“You only get one set of teeth, so look after them!”
This is something that can sometimes be forgotten in the exciting stages of welcoming a new baby into your family. Teeth are a far milestone in the distance and you have much more important things to be dealing with like feeding schedules, changing schedules, bath time, family time and just generally how to adapt to your new ‘normal’.
Dental health plays such an important part of early development for young babies and toddlers. Did you know that teeth develop well before your baby has been born? At around 6 months you baby will start teething and their milk teeth will make an appearance. These are so important for eating, speech, smiling and general confidence as well as paving the way for permanent teeth. Unfortunately if these first teeth are not properly taken care of, dental decay can cause problems with growth and cognitive development. Dental decay in early childhood is also predictive of future dental problems.
The FSAI (Food Safety Authority of Ireland) and the HSE released a document that states there are three main ‘modifiable behaviours’ that can adversely effect your little one’s dental health if not properly paid attention to, and subsequently adapted.
- Feeding habits.
- Dietary habits
- Dental hygeine
It is important to ‘graduate’ your child from a bottle to a cup from around the 6 month mark. This process can take up until their first birthday. Delayed graduation (2 years) from a bottle has been linked to dental issues.
Practices like your little one going to bed with a bottle should also be discouraged. If your baby is breastfed you should begin introducing a cup from around 6 months with cooled boiled water.
When your little one’s teeth start to appear try to avoid unstructured feeding times of milk. Lactose is a natural sugar that occurs in both breastmilk and formula, that when in constant contact with milk teeth, can sometimes ‘pool’ around the edges of the teeth and cause decay.
“Dietary practices can affect dental health and the amount and frequency of sugar consumption is particularly important. Infants less than 12 months of age should follow a no-added sugar diet and keep sugar-rich foods to a minimum.”

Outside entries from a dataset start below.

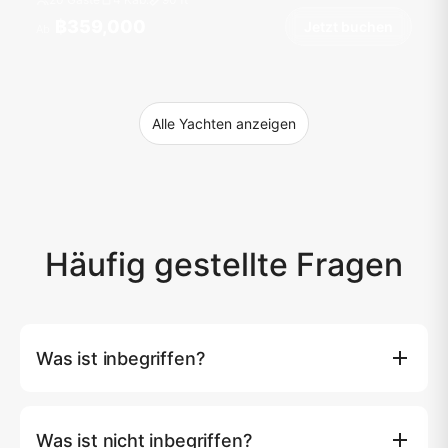
฿359,000
Jetzt buchen
Ab
Alle Yachten anzeigen
Häufig gestellte Fragen
Was ist inbegriffen?
Kapitän, Decksmatrose und Hostess (3-5
Besatzungsmitglieder), alkoholfreie Getränke und Eis, 24
Was ist nicht inbegriffen?
Biere, Flasche Wein, Mahlzeiten nach Programm, Obst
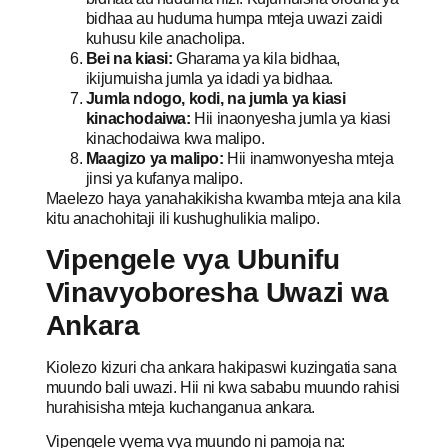
bidhaa au huduma humpa mteja uwazi zaidi
kuhusu kile anacholipa.
Bei na kiasi:
Gharama ya kila bidhaa,
ikijumuisha jumla ya idadi ya bidhaa.
Jumla ndogo, kodi, na jumla ya kiasi
kinachodaiwa:
Hii inaonyesha jumla ya kiasi
kinachodaiwa kwa malipo.
Maagizo ya malipo:
Hii inamwonyesha mteja
jinsi ya kufanya malipo.
Maelezo haya yanahakikisha kwamba mteja ana kila
kitu anachohitaji ili kushughulikia malipo.
Vipengele vya Ubunifu
Vinavyoboresha Uwazi wa
Ankara
Kiolezo kizuri cha ankara hakipaswi kuzingatia sana
muundo bali uwazi. Hii ni kwa sababu muundo rahisi
hurahisisha mteja kuchanganua ankara.
Vipengele vyema vya muundo ni pamoja na:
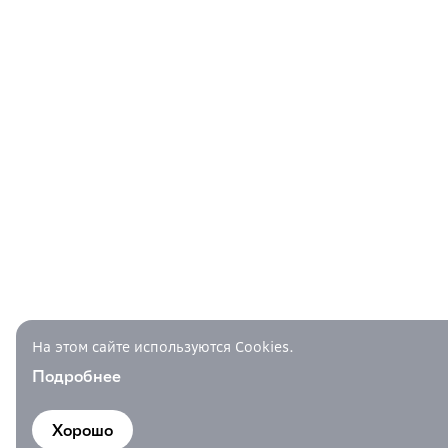
На этом сайте используются Cookies.
Подробнее
Хорошо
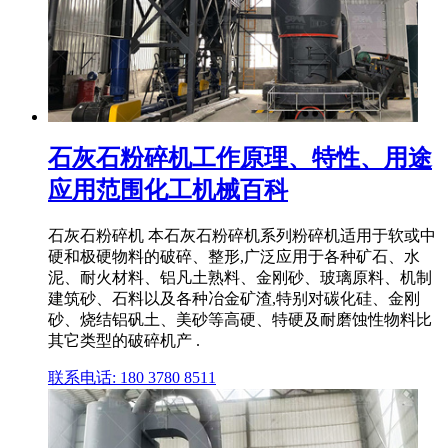
石灰石粉碎机工作原理、特性、用途
应用范围化工机械百科
石灰石粉碎机 本石灰石粉碎机系列粉碎机适用于软或中
硬和极硬物料的破碎、整形,广泛应用于各种矿石、水
泥、耐火材料、铝凡土熟料、金刚砂、玻璃原料、机制
建筑砂、石料以及各种冶金矿渣,特别对碳化硅、金刚
砂、烧结铝矾土、美砂等高硬、特硬及耐磨蚀性物料比
其它类型的破碎机产 .
联系电话: 180 3780 8511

As both milestones of beginning to wean onto complementary foods and the appearance of teeth happen at around the same time, it is so important to be aware of what is in the food that you are feeding your little one. The FSAI recommend a ‘no-added sugar’ diet and that weaning promotes healthy eating habits and promotes healthy dental hygiene. Foods that are cariogenic (cause tooth decay due to changing the pH balance inside the mouth) are foods such as those that contain added sugar, sugary foods and sweetened drinks. These should be avoided at all costs in the early stages to avoid tooth decay. Fresh or canned fruits contain an amount of naturally occurring sugars, however it is important to have these a part of your little one’s diet and should not be avoided. Some healthy snack options include fresh fruit and veg, natural yoghurt and cheese.
You should begin brushing your little one’s teeth as soon as they appear. You can use a small soft baby toothbrush and tap water. You do not need to use toothpaste until 2 years of age. A good routine is great for positively impacting dental hygiene practices later in life!